If someone could help me.
Then you have to use policy based routing so that the server uses WAN.
Those tests are unreliable for UDP.
You need to run tcpdump on your router or destination host to verify the port forwarding works:
tcpdump -n -i any udp port 6969
20:21:00.778379 IP 172.17.0.1.49916 > 172.17.0.20.6969: UDP, length 66
I have already installed it, and I have executed the command that told me, but I don't know what else to do or where the error is.

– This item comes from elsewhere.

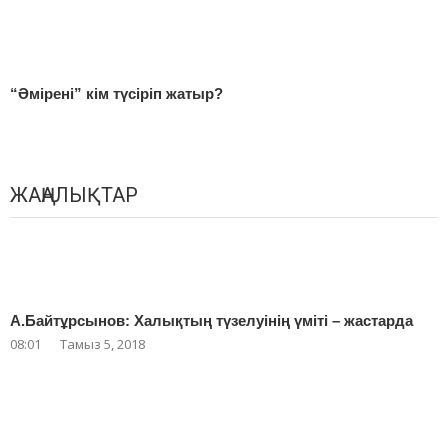
“Әмірені” кім түсіріп жатыр?
ЖАҢАЛЫҚТАР
А.Байтұрсынов: Халықтың түзелуінің үміті – жастарда
08:01
Тамыз 5, 2018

If I could be more explicit I am new and I have little knowledge
Thank you very much to all.
I think I have solved it with the policies I leave you an image.
First I put in local port but it didn't open ,but in remote ports yes.
This topic was automatically closed 10 days after the last reply. New replies are no longer allowed.